On December 1, 1955, Rosa Parks refused to give up her bus seat to a white person. She was tired of the racist rules that plagued the lives of black people in Montgomery, Alabama. We had already seen her being asked by a driver to enter a different bus by the rear entrance since the front entrance was reserved for whites. As she followed that instruction, the bus drove off without her.
The refusal to give up her seat on that December day resulted in her arrest. By December 4, it had sparked the famous Montgomery bus boycott in protest.
This is an early scene in the riveting account of Martin Luther King’s part in the Civil Rights Movement, taking us from a brief glimpse of him before the boycott that Ralph Abernathy (Andrew Earl) and others persuaded him to lead.
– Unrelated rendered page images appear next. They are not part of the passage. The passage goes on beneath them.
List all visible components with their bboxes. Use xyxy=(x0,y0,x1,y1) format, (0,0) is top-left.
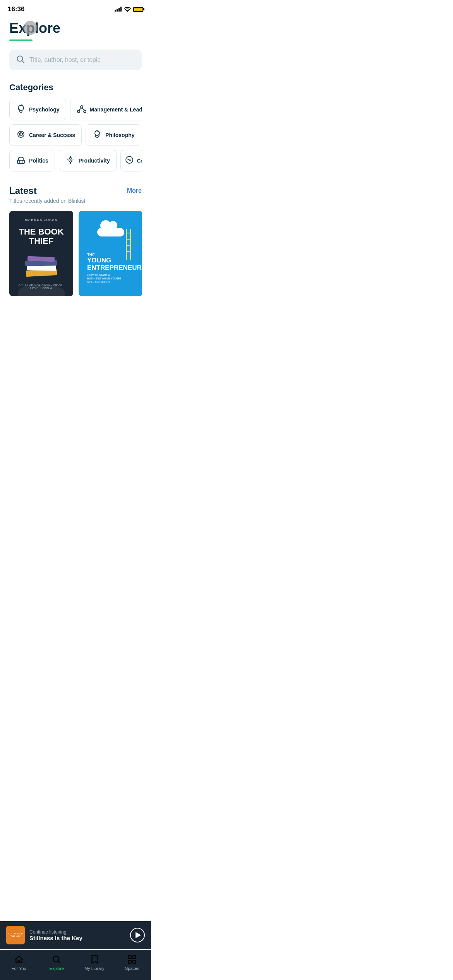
career-icon xyxy=(16,129,26,141)
svg-point-0 xyxy=(127,11,128,12)
categories-row-1: Psychology Management & Leadership xyxy=(9,99,142,120)
latest-subtitle: Titles recently added on Blinkist xyxy=(9,198,142,204)
svg-line-13 xyxy=(22,133,24,134)
productivity-icon xyxy=(65,155,76,166)
career-label: Career & Success xyxy=(29,132,75,138)
category-chip-career[interactable]: Career & Success xyxy=(9,124,82,146)
productivity-label: Productivity xyxy=(79,158,110,164)
categories-title: Categories xyxy=(9,82,142,93)
page-title: Explore xyxy=(9,20,142,36)
book-thief-author: MARKUS ZUSAK xyxy=(25,218,58,222)
latest-title: Latest xyxy=(9,185,37,196)
ye-subtitle: HOW TO START A BUSINESS WHILE YOU'RE STI… xyxy=(87,273,122,284)
books-row: MARKUS ZUSAK THE BOOK THIEF A HISTORICAL… xyxy=(9,211,142,296)
wifi-icon xyxy=(124,7,131,12)
book-card-young-entrepreneur[interactable]: THE YOUNG ENTREPRENEUR HOW TO START A BU… xyxy=(79,211,142,296)
book-card-book-thief[interactable]: MARKUS ZUSAK THE BOOK THIEF A HISTORICAL… xyxy=(9,211,73,296)
status-bar: 16:36 xyxy=(0,0,151,16)
svg-rect-4 xyxy=(20,111,22,112)
politics-icon xyxy=(16,155,26,166)
categories-row-2: Career & Success Philosophy xyxy=(9,124,142,146)
categories-row-3: Politics Productivity xyxy=(9,150,142,171)
category-chip-management[interactable]: Management & Leadership xyxy=(70,99,142,120)
status-time: 16:36 xyxy=(8,5,24,13)
svg-rect-16 xyxy=(17,160,24,163)
philosophy-label: Philosophy xyxy=(105,132,134,138)
category-chip-psychology[interactable]: Psychology xyxy=(9,99,66,120)
svg-point-5 xyxy=(81,106,83,108)
categories-section: Categories Psychology xyxy=(9,82,142,171)
latest-section: Latest More Titles recently added on Bli… xyxy=(9,185,142,296)
svg-point-6 xyxy=(77,110,80,113)
category-chip-politics[interactable]: Politics xyxy=(9,150,55,171)
svg-line-8 xyxy=(79,108,82,110)
communication-label: Commu... xyxy=(137,158,142,164)
management-icon xyxy=(77,104,87,115)
main-content: Explore Title, author, host, or topic Ca… xyxy=(0,16,151,358)
category-chip-productivity[interactable]: Productivity xyxy=(59,150,117,171)
politics-label: Politics xyxy=(29,158,48,164)
psychology-icon xyxy=(16,104,26,115)
latest-header: Latest More xyxy=(9,185,142,196)
more-link[interactable]: More xyxy=(127,187,142,194)
psychology-label: Psychology xyxy=(29,106,60,113)
svg-point-7 xyxy=(84,110,86,113)
signal-icon xyxy=(115,7,122,12)
book-thief-title: THE BOOK THIEF xyxy=(15,227,68,246)
philosophy-icon xyxy=(92,129,102,141)
svg-line-2 xyxy=(22,61,24,63)
title-underline xyxy=(9,39,33,41)
battery-icon xyxy=(133,7,143,12)
communication-icon xyxy=(125,155,134,166)
svg-line-9 xyxy=(82,108,85,110)
category-chip-communication[interactable]: Commu... xyxy=(120,150,142,171)
search-icon xyxy=(16,55,25,65)
page-title-wrap: Explore xyxy=(9,20,142,41)
search-placeholder: Title, author, host, or topic xyxy=(29,57,101,63)
status-icons xyxy=(115,7,143,12)
ye-title: YOUNG ENTREPRENEUR xyxy=(87,257,122,271)
management-label: Management & Leadership xyxy=(90,106,142,113)
categories-grid: Psychology Management & Leadership xyxy=(9,99,142,171)
avatar xyxy=(23,21,37,35)
category-chip-philosophy[interactable]: Philosophy xyxy=(86,124,141,146)
search-bar[interactable]: Title, author, host, or topic xyxy=(9,50,142,70)
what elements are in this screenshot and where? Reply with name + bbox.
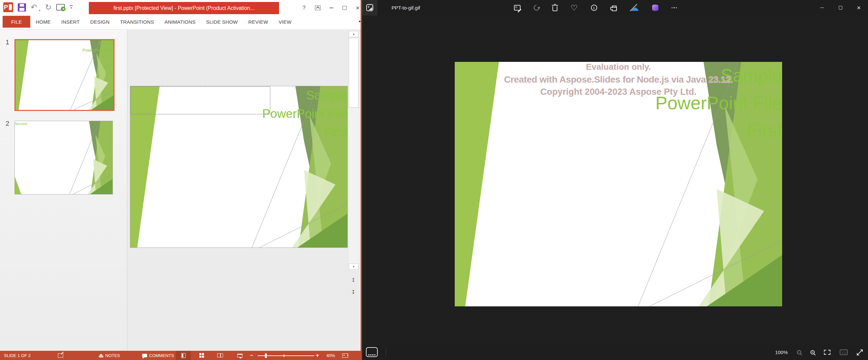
editor-vertical-scrollbar[interactable]: ▲ ▼ bbox=[349, 31, 359, 270]
reading-view-icon bbox=[217, 353, 223, 357]
fit-slide-button[interactable] bbox=[342, 351, 348, 360]
ribbon-collapsed-edge bbox=[0, 28, 362, 30]
slide-sorter-icon bbox=[199, 353, 204, 358]
photos-viewer-area: Sample PowerPoint File First Evaluation … bbox=[362, 16, 868, 344]
help-icon[interactable]: ? bbox=[302, 5, 305, 11]
quick-access-toolbar: P ↶ ▾ ↻ ▾ bbox=[3, 2, 73, 12]
slide-2-thumbnail[interactable]: Second bbox=[14, 121, 113, 194]
slide-editor-area: Sample PowerPoint File First ▲ ▼ ▲ ▲ ▼ ▼ bbox=[127, 30, 361, 351]
scroll-up-button[interactable]: ▲ bbox=[349, 31, 359, 37]
slide-2-number: 2 bbox=[6, 120, 9, 127]
photos-file-name: PPT-to-gif.gif bbox=[392, 0, 420, 16]
tab-design[interactable]: DESIGN bbox=[85, 16, 115, 28]
more-options-icon[interactable] bbox=[672, 7, 677, 8]
proofing-icon bbox=[58, 353, 63, 358]
zoom-slider[interactable] bbox=[258, 355, 314, 356]
bottom-bar-divider bbox=[385, 347, 386, 357]
viewer-zoom-controls: 100% − + 1:1 bbox=[775, 344, 863, 360]
photos-titlebar: PPT-to-gif.gif ♡ i ☁ ✕ bbox=[362, 0, 868, 16]
ribbon-display-options-icon[interactable] bbox=[315, 6, 320, 10]
minimize-icon[interactable] bbox=[330, 7, 333, 8]
tab-home[interactable]: HOME bbox=[30, 16, 56, 28]
customize-qat-icon[interactable]: ▾ bbox=[69, 5, 73, 9]
watermark-line-1: Evaluation only. bbox=[455, 62, 782, 72]
normal-view-icon bbox=[181, 353, 186, 358]
viewed-gif-image[interactable]: Sample PowerPoint File First Evaluation … bbox=[455, 62, 782, 306]
zoom-slider-handle[interactable] bbox=[265, 353, 267, 358]
subtitle-placeholder[interactable] bbox=[130, 86, 271, 115]
print-icon[interactable] bbox=[610, 7, 617, 10]
actual-size-icon[interactable]: 1:1 bbox=[840, 350, 847, 355]
clipchamp-edit-icon[interactable] bbox=[652, 5, 658, 11]
photos-minimize-button[interactable] bbox=[813, 0, 831, 16]
delete-icon[interactable] bbox=[553, 6, 557, 11]
save-icon[interactable] bbox=[18, 3, 26, 11]
thumbnail-2-title: Second bbox=[15, 121, 113, 194]
scroll-down-button[interactable]: ▼ bbox=[349, 264, 359, 270]
notes-button[interactable]: NOTES bbox=[99, 351, 120, 360]
tab-view[interactable]: VIEW bbox=[273, 16, 297, 28]
tab-overflow-arrow-icon[interactable]: ▸ bbox=[359, 19, 361, 23]
tab-insert[interactable]: INSERT bbox=[56, 16, 85, 28]
powerpoint-titlebar: P ↶ ▾ ↻ ▾ first.pptx [Protected View] - … bbox=[0, 0, 362, 16]
photos-toolbar: ♡ i ☁ bbox=[514, 0, 677, 16]
comments-button[interactable]: COMMENTS bbox=[142, 351, 174, 360]
comments-icon bbox=[142, 354, 147, 357]
photos-app-window: PPT-to-gif.gif ♡ i ☁ ✕ bbox=[362, 0, 868, 360]
favorite-heart-icon[interactable]: ♡ bbox=[570, 5, 578, 11]
edit-image-icon[interactable] bbox=[514, 5, 521, 10]
maximize-icon[interactable] bbox=[343, 6, 346, 10]
filmstrip-toggle-icon[interactable] bbox=[366, 347, 378, 357]
reading-view-button[interactable] bbox=[213, 351, 228, 360]
watermark-line-2: Created with Aspose.Slides for Node.js v… bbox=[455, 74, 782, 85]
zoom-out-button[interactable]: − bbox=[250, 351, 253, 360]
window-title: first.pptx [Protected View] - PowerPoint… bbox=[89, 2, 279, 14]
tab-file[interactable]: FILE bbox=[3, 16, 30, 28]
fit-slide-icon bbox=[342, 353, 348, 358]
viewer-zoom-percentage: 100% bbox=[775, 350, 788, 355]
undo-dropdown-caret-icon[interactable]: ▾ bbox=[39, 9, 40, 12]
desktop-split-view: P ↶ ▾ ↻ ▾ first.pptx [Protected View] - … bbox=[0, 0, 868, 360]
thumbnail-1-title: Sample PowerPoint File First bbox=[16, 40, 114, 110]
slide-1-number: 1 bbox=[6, 38, 9, 46]
slide-1-thumbnail[interactable]: Sample PowerPoint File First bbox=[14, 39, 115, 111]
maximize-icon bbox=[839, 6, 842, 9]
minimize-icon bbox=[820, 7, 824, 8]
viewer-zoom-out-icon[interactable]: − bbox=[797, 350, 801, 354]
slideshow-view-icon bbox=[237, 354, 243, 357]
powerpoint-body: 1 Sample PowerPoint File First 2 bbox=[0, 30, 361, 351]
powerpoint-app-icon: P bbox=[3, 2, 13, 12]
proofing-button[interactable] bbox=[58, 351, 63, 360]
slideshow-view-button[interactable] bbox=[232, 351, 247, 360]
normal-view-button[interactable] bbox=[176, 351, 191, 360]
slide-indicator: SLIDE 1 OF 2 bbox=[4, 351, 31, 360]
zoom-in-button[interactable]: + bbox=[316, 351, 319, 360]
scrollbar-thumb[interactable] bbox=[349, 38, 359, 108]
onedrive-unsynced-icon[interactable]: ☁ bbox=[630, 4, 639, 11]
start-slideshow-icon[interactable] bbox=[56, 4, 65, 10]
viewer-zoom-in-icon[interactable]: + bbox=[810, 350, 815, 354]
photos-maximize-button[interactable] bbox=[831, 0, 849, 16]
slide-1-design: Sample PowerPoint File First bbox=[16, 40, 114, 110]
fit-to-window-icon[interactable] bbox=[824, 350, 831, 355]
photos-app-button[interactable] bbox=[362, 0, 377, 16]
gif-slide-design: Sample PowerPoint File First Evaluation … bbox=[455, 62, 782, 306]
redo-icon[interactable]: ↻ bbox=[45, 3, 52, 11]
info-icon[interactable]: i bbox=[591, 5, 597, 11]
slide-sorter-button[interactable] bbox=[194, 351, 209, 360]
fullscreen-icon[interactable] bbox=[857, 350, 863, 355]
photos-window-controls: ✕ bbox=[813, 0, 868, 16]
tab-slideshow[interactable]: SLIDE SHOW bbox=[201, 16, 243, 28]
undo-icon[interactable]: ↶ bbox=[31, 3, 37, 11]
close-icon[interactable]: ✕ bbox=[356, 5, 360, 11]
slide-canvas[interactable]: Sample PowerPoint File First bbox=[130, 86, 348, 248]
tab-transitions[interactable]: TRANSITIONS bbox=[115, 16, 159, 28]
tab-review[interactable]: REVIEW bbox=[243, 16, 273, 28]
photos-close-button[interactable]: ✕ bbox=[849, 0, 868, 16]
next-slide-button[interactable]: ▼ ▼ bbox=[350, 290, 357, 295]
tab-animations[interactable]: ANIMATIONS bbox=[159, 16, 201, 28]
previous-slide-button[interactable]: ▲ ▲ bbox=[350, 277, 357, 282]
titlebar-controls: ? ✕ bbox=[302, 0, 360, 16]
rotate-icon[interactable] bbox=[533, 4, 540, 12]
zoom-percentage[interactable]: 40% bbox=[327, 351, 335, 360]
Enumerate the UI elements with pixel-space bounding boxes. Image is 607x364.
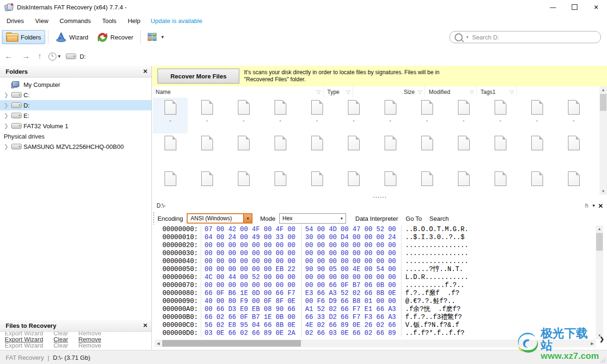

The story culminates in his assassination in 1968.
Adrian Decosta gives an impressive performance as King, conjuring up the grand, imposing rhythms and tone of his speeches, some of which he delivers during the performance. They include the inspiring "I Have a Dream" speech from the 1963 March on Washington.
All the actors play multiple parts, sometimes using partial masks for the minor unnamed characters to indicate if their skin is black or white. Toara Bankole skilfully performs all the female parts from King’s wife Coretta to the civil rights activist Rosa Parks.
Among the fine cast giving us broad brushstroke characterisations is Will Batty as the fast-talking, probably fictional US journalist Jack Nader, who is positively impressed by King but under pressure from the FBI (Lincoln James) to spy on King.
The first, longer section of the play is uplifting and hopeful. After the interval, the mood changes with Malcolm X’s grim speech reminding us of fractures developing in the struggle for equal rights and the FBI stepping up its opposition to King by threatening to make public his marital infidelities.
This is an ambitious, always interesting show about the struggle for a more just society by Martin Luther King, Rosa Parks and others in the American civil rights movement. Not only did these important historical figures help to change society for the better, but they also inspired those continuing to fight as part of such campaigns as Black Lives Matter and Extinction Rebellion.